The following week appellant phoned several times to Warrens to reassure him with respect to the return of his money. No evidence was introduced of any further telephone conversations or other conversations or contact between appellant and Warrens.

Appellant argues that there is nothing in the record to establish that the money furnished by Warrens was not, in fact, bet and lost, and that there is evidence in the record that Warrens furnished the money to appellant in connection with a business transaction. In an interview between an F.B.I. agent and appellant, at *559 which time counsel for appellant was present, appellant stated that neither he nor anyone else on his behalf had ever gambled lyith Warrens’ money.

When viewed in the light most favorable to sustain the verdict, Glasser v. United States, 315 U.S. 60, 62 S.Ct. 457, 86 L.Ed. 680 (1942); Mickelson v. United States, 346 F.2d 952 (9th Cir. 1965), we find ample evidence upon which the jury could properly return verdicts of guilty as to Counts One and Two.

Appellant next contends it was error and a violation of his constitutional rights for the District Court to permit, over objection, Officer Thompson to testify as to the conversation which took place between Warrens, Williams and appellant, which he overheard while recording the conversation while in the nearby police truck.

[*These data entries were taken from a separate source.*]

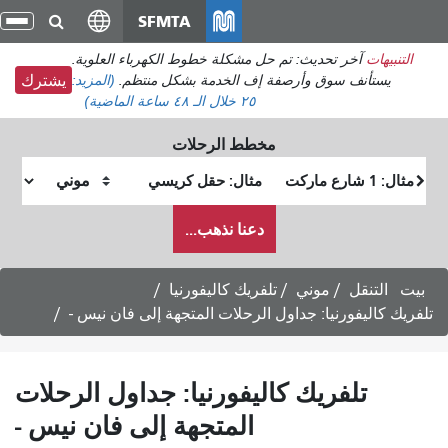
انتقل
SFMTA
تبدي
إلى
التن
التنبيهات
آخر تحديث: تم حل مشكلة خطوط الكهرباء العلوية.
المحتوى
يستأنف سوق وأرصفة إف الخدمة بشكل منتظم.
(المزيد:
يشترك
الرئيسي
٢٥
خلال الـ ٤٨ ساعة الماضية)
مخطط الرحلات
موقع
موقع
البداية
النهاية
كيف
دعنا نذهب...
أرغب
في
السفر
بيت
التنقل
موني
تلفريك كاليفورنيا
تلفريك كاليفورنيا: جداول الرحلات المتجهة إلى فان نيس -
تلفريك كاليفورنيا: جداول الرحلات
المتجهة إلى فان نيس -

All of the authorities cited by appellant in support of his contention have previously been considered by us at some length in regard to similar contentions made in Benson v. People of California, 336 F.2d 791 (9th Cir. 1964), C.D. 380 U.S. 951, 85 S.Ct. 1086, 13 L.Ed.2d 970 (1965). We adhere to what we there said and, accordingly, find no error. See, United States v. Beno, 333 F.2d 669 (2d Cir. 1964).

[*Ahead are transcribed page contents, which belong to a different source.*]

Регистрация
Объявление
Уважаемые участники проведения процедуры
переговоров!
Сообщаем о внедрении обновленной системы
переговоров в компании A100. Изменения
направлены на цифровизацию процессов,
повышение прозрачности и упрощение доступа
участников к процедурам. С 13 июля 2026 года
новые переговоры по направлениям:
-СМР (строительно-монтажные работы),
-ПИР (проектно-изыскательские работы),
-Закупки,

Appellant further objects to the admission of this evidence in reliance upon Escobedo v. Illinois, 378 U.S. 478, 84 S.Ct. 1758, 12 L.Ed.2d 977 (1964), and Massiah v. United States, 377 U.S. 201, 84 S.Ct. 1199 (1964), on the ground that no attorney for appellant was present at the time the conversation took place.

In Escobedo, the admissions were made while the defendant was under arrest and although his attorney was in an adjoining room of the police station, each was denied access to the other. In Massiah, the statements were obtained during the inquisitorial stage of the proceedings after the defendant had been indicted and in the absence of his retained attorney. Here, on the other hand, appellant was neither in custody nor under indictment. Instead, he was still participating in the criminal activity for which he was subsequently indicted. “One is not entitled to counsel while committing his crime * * * Grier, et al. v.